Ed egli guardava attorno per vedere colei che aveva fatto questo.
Marco 5:32
In ogni luogo in cui il Salvatore ha messo i piedi, il suo scopo era sempre lo stesso: salvare le persone. Ed entrare "nel paese dei Geraseni" (v. 1) non fu diverso. "Appena Gesù fu smontato dalla barca, gli venne subito incontro dai sepolcri un uomo posseduto da uno spirito immondo" (v. 2). Un uomo che, in un atto di disperazione, "quando egli ebbe veduto Gesù da lungi, corse e l'adorò" (v. 6). Incatenato in una condizione che prima o poi lo avrebbe portato alla morte, vide la Vita. Il suo grido fu interrotto dall'aiuto che aveva cercato così a lungo. Coloro che lo tormentavano lo avevano zittito, ma non riuscirono a far tacere la supplica del suo cuore che gridava per la liberazione.

Gli allevatori geraseni considerarono questo evento come una grande perdita, annunciandola come una maledizione, invece per l'ex indemoniato, "sano" (v. 15), con il cuore colmo di gratitudine, andò annunciando come una grande benedizione. L'uomo che ha vissuto per così tanto tempo tra i morti non ha visto altra via che Colui che ha restaurato la sua dignità e la sua vita. Ma l'ordine dato a Lui comprendeva la missione speciale di essere un rappresentante di Gesù nella sua casa e tra coloro che non Lo accettavano. L'ordine di Cristo ai suoi seguaci rimane lo stesso: "Va’ a casa tua dai tuoi, e racconta loro le grandi cose che il Signore ti ha fatte, e come ha avuto pietà di te" (v. 19). E come quell'uomo, il Signore vuole che siamo testimoni di tutto ciò che Egli ha fatto per noi e della Sua tenera compassione per noi, specialmente nelle nostre case.

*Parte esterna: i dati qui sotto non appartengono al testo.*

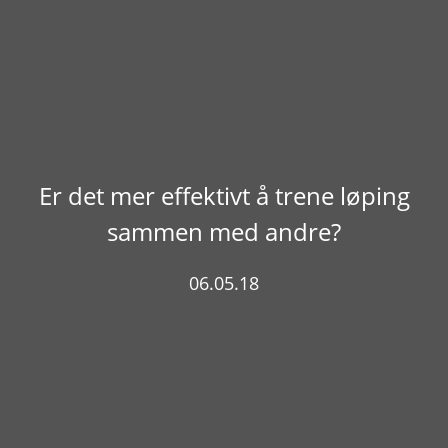
Er det mer effektivt å trene løping
sammen med andre?
06.05.18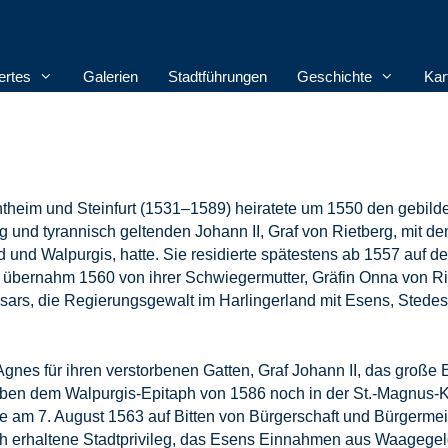
rtes
Galerien
Stadtführungen
Geschichte
Kar
theim und Steinfurt (1531–1589) heiratete um 1550 den gebilde
g und tyrannisch geltenden Johann II, Graf von Rietberg, mit de
 und Walpurgis, hatte. Sie residierte spätestens ab 1557 auf d
übernahm 1560 von ihrer Schwiegermutter, Gräfin Onna von Ri
sars, die Regierungsgewalt im Harlingerland mit Esens, Stedes
gnes für ihren verstorbenen Gatten, Graf Johann II, das große 
neben dem Walpurgis-Epitaph von 1586 noch in der St.-Magnus-K
ete am 7. August 1563 auf Bitten von Bürgerschaft und Bürgermei
ch erhaltene Stadtprivileg, das Esens Einnahmen aus Waagege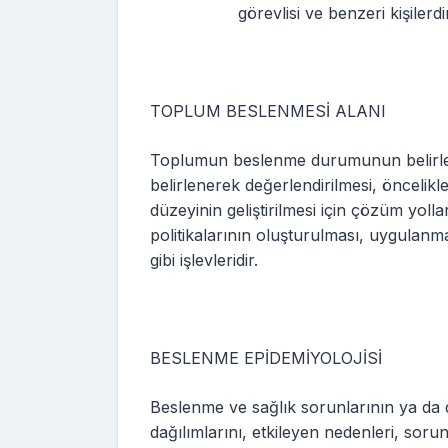
görevlisi ve benzeri kişilerdi
TOPLUM BESLENMESİ ALANI
Toplumun beslenme durumunun belirlen
belirlenerek değerlendirilmesi, öncelik
düzeyinin geliştirilmesi için çözüm yoll
politikalarının oluşturulması, uygulan
gibi işlevleridir.
BESLENME EPİDEMİYOLOJİSİ
Beslenme ve sağlık sorunlarının ya da 
dağılımlarını, etkileyen nedenleri, sor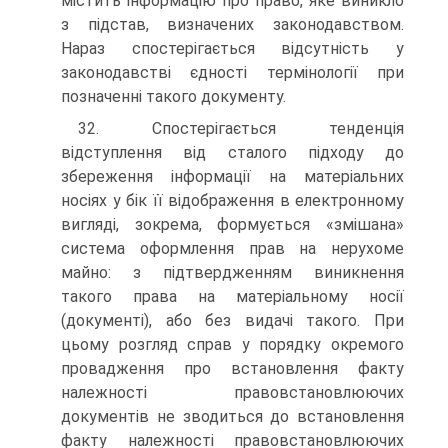
містить інформацію про право, яке виникло
з підстав, визначених законодавством.
Нараз спостерігається відсутність у
законодавстві єдності термінології при
позначенні такого документу.
32. Спостерігається тенденція
відступлення від сталого підходу до
збереження інформації на матеріальних
носіях у бік її відображення в електронному
вигляді, зокрема, формується «змішана»
система оформлення прав на нерухоме
майно: з підтвердженням виникнення
такого права на матеріальному носії
(документі), або без видачі такого. При
цьому розгляд справ у порядку окремого
провадження про встановлення факту
належності правовстановлюючих
документів не зводиться до встановлення
факту належності правовстановлюючих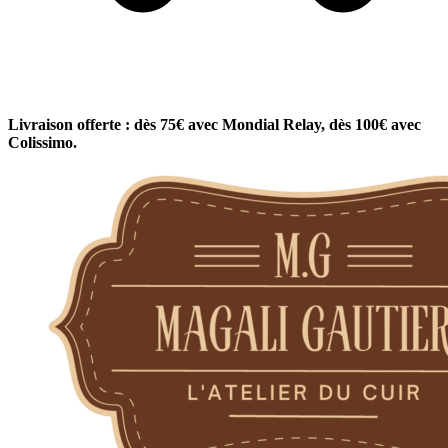
Livraison offerte : dès 75€ avec Mondial Relay, dès 100€ avec
Colissimo.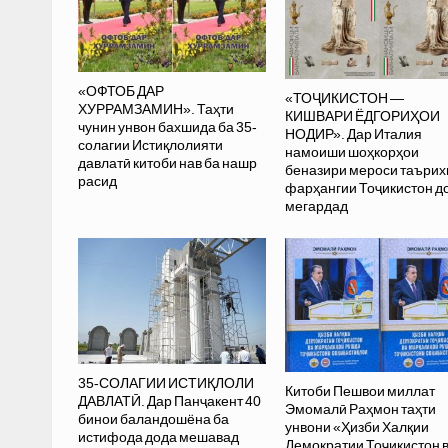
«ОФТОБ ДАР
«ТОҶИКИСТОН —
ХУРРАМЗАМИН». Таҳти
КИШВАРИ ЁДГОРИҲОИ
чунин унвон бахшида ба 35-
НОДИР». Дар Италия
солагии Истиқлолияти
намоиши шоҳкорҳои
давлатӣ китоби нав ба нашр
беназири мероси таъри
расид
фарҳангии Тоҷикистон д
мегардад
35-СОЛАГИИ ИСТИҚЛОЛИ
Китоби Пешвои миллат
ДАВЛАТӢ. Дар Панҷакент 40
Эмомалӣ Раҳмон таҳти
бинои баландошёна ба
унвони «Ҳизби Халқии
истифода дода мешавад
Демократии Тоҷикистон 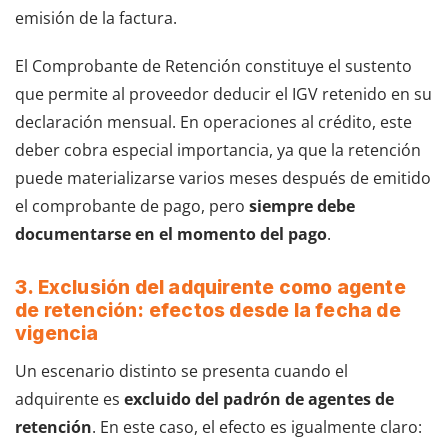
emisión de la factura.
El Comprobante de Retención constituye el sustento
que permite al proveedor deducir el IGV retenido en su
declaración mensual. En operaciones al crédito, este
deber cobra especial importancia, ya que la retención
puede materializarse varios meses después de emitido
el comprobante de pago, pero
siempre debe
documentarse en el momento del pago
.
3. Exclusión del adquirente como agente
de retención: efectos desde la fecha de
vigencia
Un escenario distinto se presenta cuando el
adquirente es
excluido del padrón de agentes de
retención
. En este caso, el efecto es igualmente claro: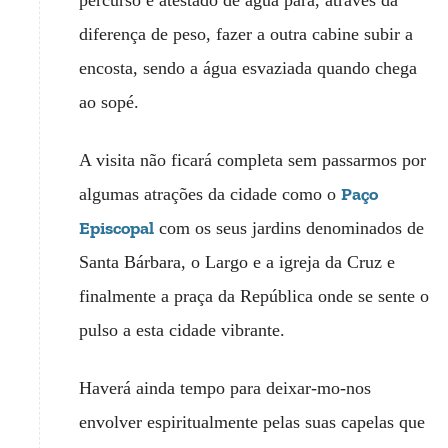
diferença de peso, fazer a outra cabine subir a
encosta, sendo a água esvaziada quando chega
ao sopé.
A visita não ficará completa sem passarmos por
Paço
algumas atrações da cidade como o
Episcopal
com os seus jardins denominados de
Santa Bárbara, o Largo e a igreja da Cruz e
finalmente a praça da República onde se sente o
pulso a esta cidade vibrante.
Haverá ainda tempo para deixar-mo-nos
envolver espiritualmente pelas suas capelas que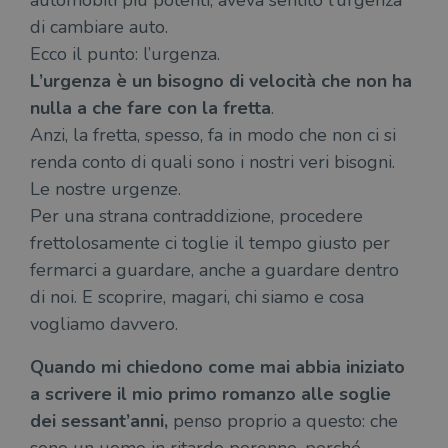
automobili più potenti, aveva sentito l’urgenza
di cambiare auto.
Ecco il punto: l’urgenza.
L’urgenza è un bisogno di velocità che non ha
nulla a che fare con la fretta
.
Anzi, la fretta, spesso, fa in modo che non ci si
renda conto di quali sono i nostri veri bisogni.
Le nostre urgenze.
Per una strana contraddizione, procedere
frettolosamente ci toglie il tempo giusto per
fermarci a guardare, anche a guardare dentro
di noi. E scoprire, magari, chi siamo e cosa
vogliamo davvero.
Quando mi chiedono come mai abbia iniziato
a scrivere il mio primo romanzo alle soglie
dei sessant’anni,
penso proprio a questo: che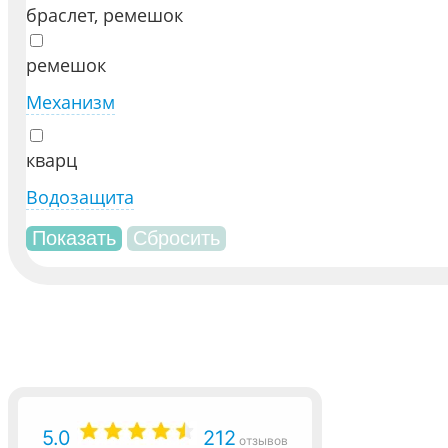
браслет, ремешок
ремешок
Механизм
кварц
Водозащита
5.0
212
отзывов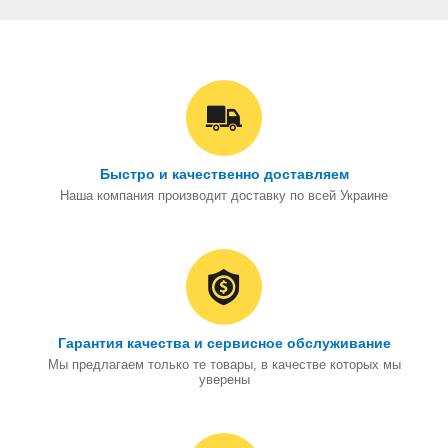
Быстро и качественно доставляем
Наша компания производит доставку по всей Украине
Гарантия качества и сервисное обслуживание
Мы предлагаем только те товары, в качестве которых мы
уверены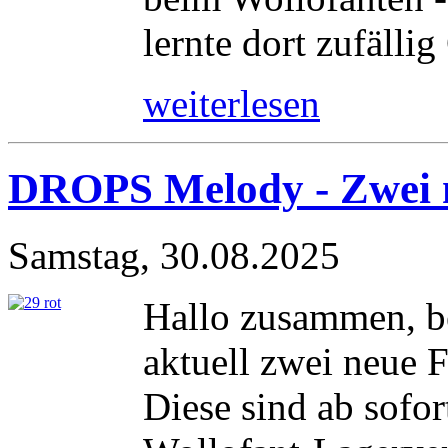
lernte dort zufällig
weiterlesen
DROPS Melody - Zwei 
Samstag, 30.08.2025
Hallo zusammen, b
aktuell zwei neue 
Diese sind ab sofor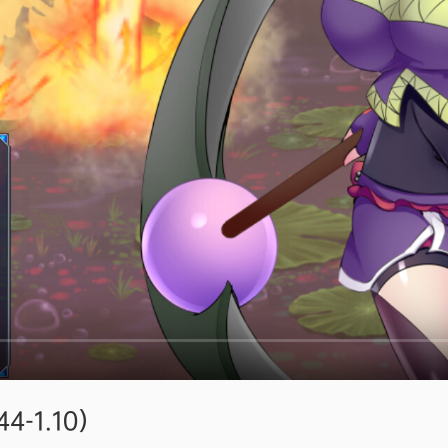
4-1.10）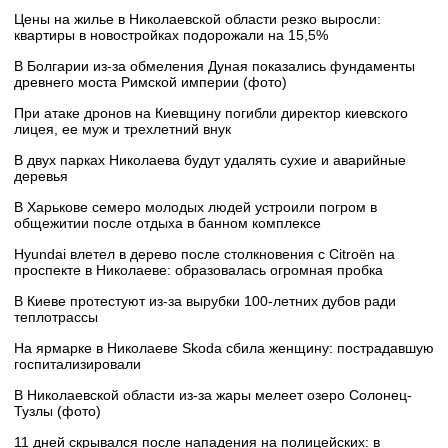
Цены на жилье в Николаевской области резко выросли:
квартиры в новостройках подорожали на 15,5%
В Болгарии из-за обмеления Дуная показались фундаменты
древнего моста Римской империи (фото)
При атаке дронов на Киевщину погибли директор киевского
лицея, ее муж и трехлетний внук
В двух парках Николаева будут удалять сухие и аварийные
деревья
В Харькове семеро молодых людей устроили погром в
общежитии после отдыха в банном комплексе
Hyundai влетел в дерево после столкновения с Citroën на
проспекте в Николаеве: образовалась огромная пробка
В Киеве протестуют из-за вырубки 100-летних дубов ради
теплотрассы
На ярмарке в Николаеве Skoda сбила женщину: пострадавшую
госпитализировали
В Николаевской области из-за жары мелеет озеро Солонец-
Тузлы (фото)
11 дней скрывался после нападения на полицейских: в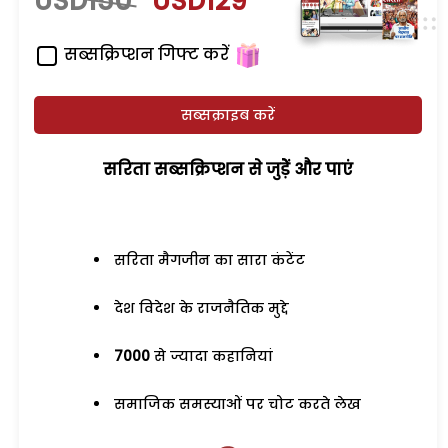
USD150
USD129
सब्सक्रिप्शन गिफ्ट करें
सब्सक्राइब करें
सरिता सब्सक्रिप्शन से जुड़ेें और पाएं
सरिता मैगजीन का सारा कंटेंट
देश विदेश के राजनैतिक मुद्दे
7000
से ज्यादा कहानियां
समाजिक समस्याओं पर चोट करते लेख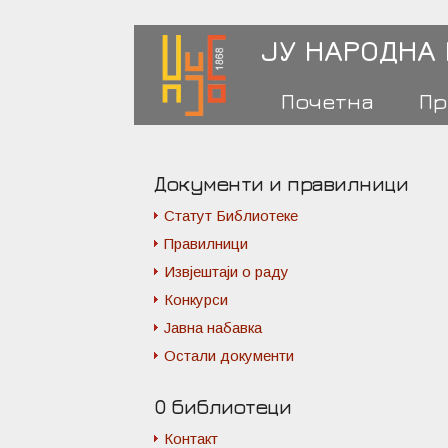
ЈУ НАРОДНА
Почетна
Пр
Документи и правилници
Статут Библиотеке
Правилници
Извјештаји о раду
Конкурси
Јавна набавка
Остали документи
О библиотеци
Контакт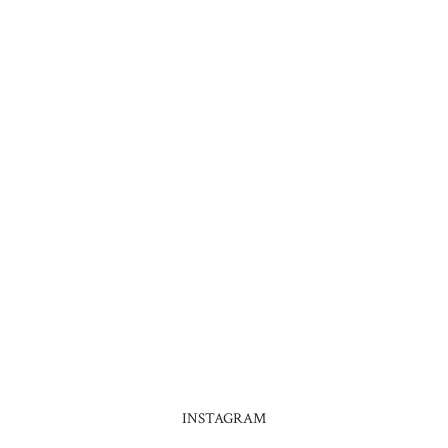
INSTAGRAM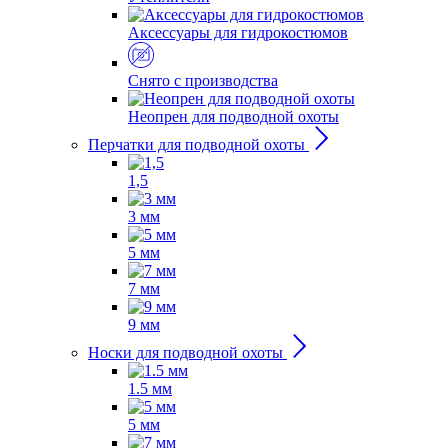
Аксессуары для гидрокостюмов
Снято с производства
Неопрен для подводной охоты
Перчатки для подводной охоты
1,5
3 мм
5 мм
7 мм
9 мм
Носки для подводной охоты
1.5 мм
5 мм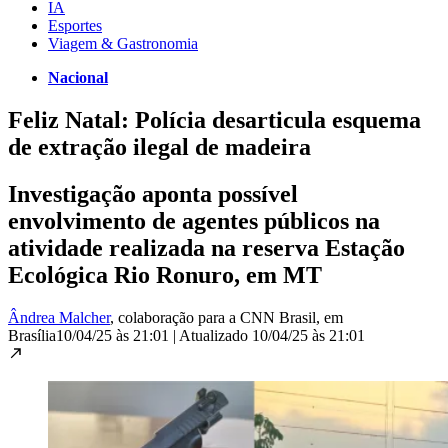
IA
Esportes
Viagem & Gastronomia
Nacional
Feliz Natal: Polícia desarticula esquema
de extração ilegal de madeira
Investigação aponta possível
envolvimento de agentes públicos na
atividade realizada na reserva Estação
Ecológica Rio Ronuro, em MT
Ândrea Malcher
, colaboração para a CNN Brasil
, em
Brasília
10/04/25 às 21:01
|
Atualizado
10/04/25 às 21:01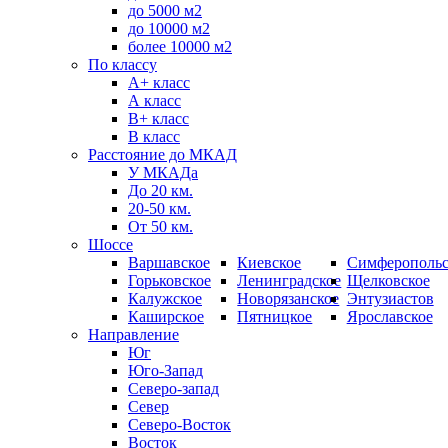
до 5000 м2
до 10000 м2
более 10000 м2
По классу
A+ класс
А класс
В+ класс
B класс
Расстояние до МКАД
У МКАДа
До 20 км.
20-50 км.
От 50 км.
Шоссе
Варшавское
Киевское
Симферопольс
Горьковское
Ленинградское
Щелковское
Калужское
Новорязанское
Энтузиастов
Каширское
Пятницкое
Ярославское
Направление
Юг
Юго-Запад
Северо-запад
Север
Северо-Восток
Восток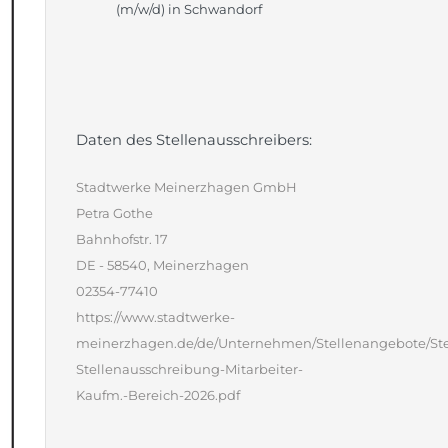
(m/w/d) in Schwandorf
Daten des Stellenausschreibers:
Stadtwerke Meinerzhagen GmbH
Petra Gothe
Bahnhofstr. 17
DE - 58540, Meinerzhagen
02354-77410
https://www.stadtwerke-
meinerzhagen.de/de/Unternehmen/Stellenangebote/Ste
Stellenausschreibung-Mitarbeiter-
Kaufm.-Bereich-2026.pdf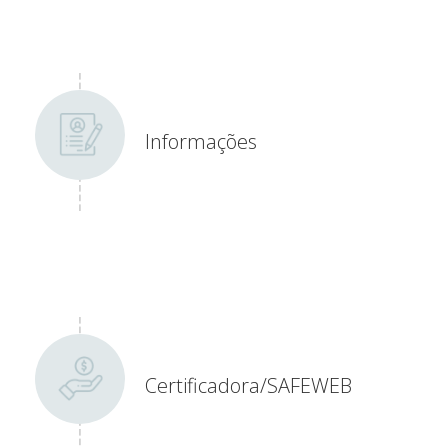
Informações
Certificadora/SAFEWEB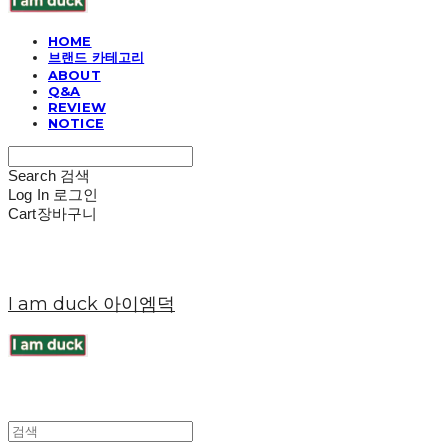
HOME
브랜드 카테고리
ABOUT
Q&A
REVIEW
NOTICE
Search
검색
Log In
로그인
Cart
장바구니
I am duck 아이엠덕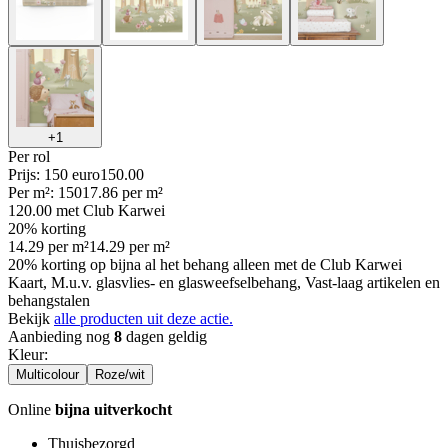
+
1
Per
rol
Prijs: 150 euro
150
.
00
Per
m²
:
150
17.86
per
m²
120.00
met Club Karwei
20% korting
14.29
per
m²
14.29
per
m²
20% korting op bijna al het behang alleen met de Club Karwei
Kaart, M.u.v. glasvlies- en glasweefselbehang, Vast-laag artikelen en
behangstalen
Bekijk
alle producten uit deze actie.
Aanbieding nog
8
dagen geldig
Kleur
:
Multicolour
Roze/wit
Online
bijna uitverkocht
Thuisbezorgd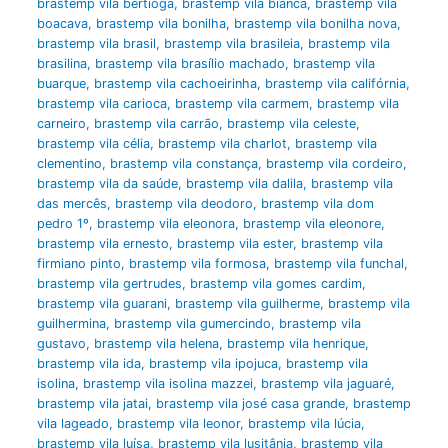
brastemp vila bertioga
,
brastemp vila bianca
,
brastemp vila
boacava
,
brastemp vila bonilha
,
brastemp vila bonilha nova
,
brastemp vila brasil
,
brastemp vila brasileia
,
brastemp vila
brasilina
,
brastemp vila brasílio machado
,
brastemp vila
buarque
,
brastemp vila cachoeirinha
,
brastemp vila califórnia
,
brastemp vila carioca
,
brastemp vila carmem
,
brastemp vila
carneiro
,
brastemp vila carrão
,
brastemp vila celeste
,
brastemp vila célia
,
brastemp vila charlot
,
brastemp vila
clementino
,
brastemp vila constança
,
brastemp vila cordeiro
,
brastemp vila da saúde
,
brastemp vila dalila
,
brastemp vila
das mercês
,
brastemp vila deodoro
,
brastemp vila dom
pedro 1º
,
brastemp vila eleonora
,
brastemp vila eleonore
,
brastemp vila ernesto
,
brastemp vila ester
,
brastemp vila
firmiano pinto
,
brastemp vila formosa
,
brastemp vila funchal
,
brastemp vila gertrudes
,
brastemp vila gomes cardim
,
brastemp vila guarani
,
brastemp vila guilherme
,
brastemp vila
guilhermina
,
brastemp vila gumercindo
,
brastemp vila
gustavo
,
brastemp vila helena
,
brastemp vila henrique
,
brastemp vila ida
,
brastemp vila ipojuca
,
brastemp vila
isolina
,
brastemp vila isolina mazzei
,
brastemp vila jaguaré
,
brastemp vila jatai
,
brastemp vila josé casa grande
,
brastemp
vila lageado
,
brastemp vila leonor
,
brastemp vila lúcia
,
brastemp vila luísa
,
brastemp vila lusitânia
,
brastemp vila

Ma c'è un secondo personaggio che andò incontro a Gesù con un appello insistente e quello che poi susseguì, rende uno dei più piccoli versi della Bibbia, uno dei più significativi: "Gesù andò con lui" (v. 24). Il compassionevole Redentore compatì ogni cuore spezzato, ogni supplicante afflitto, ogni peccatore pentito, ogni vacillante errante. Come la luce del sole, la sua vita irradiava luce nelle tenebre.

Tuttavia, in questo capitolo è stato registrato un terzo evento. Una donna che dopo dodici anni di tanta sofferenza ed umiliazione, dopo aver esaurito tutte le sue risorse e aver compreso di essere andata di male in peggio, vide in Gesù la sua unica speranza. Attraversò la grande folla, con grande difficoltà, quella donna aveva in mente un piano: "Se riesco a toccare almeno le sue vesti, sarò salva" (v. 28). E, "venne dietro" a Gesù "tra la folla e gli toccò la veste" (v. 27). Si noti che la Bibbia non dice che fu il potere della fede che la guarì, ma il potere che uscì da Gesù (v. 30). Quando confidiamo in Colui che ci ha salvati, l'inevitabile conseguenza è la salvezza.

Quando Iairo ebbe la tentazione di perdere la fede, attraverso quelle parole di scoraggiamento (v. 35), lui decise di fidarsi delle parole di Cristo: "«Non temere; soltanto continua ad aver fede!»" (v. 36), diventando un testimone oculare del miracolo della resurrezione di sua figlia.

Qual è la barriera che ti impedisce di andare incontro a Gesù? Oggi il Signore ci dice che né i demoni, né le moltitudini, né la morte, possono separarci dall'amore di Dio che è in Cristo Gesù.
Pertanto, non rinunciare di pregare al Signore, non pensare che il tuo problema non abbia soluzione, ma continua a pregare "con insistenza" (v. 23). Non permettere alle persone di impedirti di toccare la veste di Cristo. Ricorda che, nel mezzo di una grande moltitudine, gli occhi del Salvatore guardano "attorno" (v. 32) per trovare anche una singola anima. Gesù ora guardando alla terra si pone questa domanda: " Ma quando il Figlio dell'uomo verrà, troverà la fede sulla terra?" (Lc 18:8).
Desideriamo molto presto sentire dalla bocca del nostro Redentore: Figlio/a, "la tua fede ti ha salvata/o" (v. 34).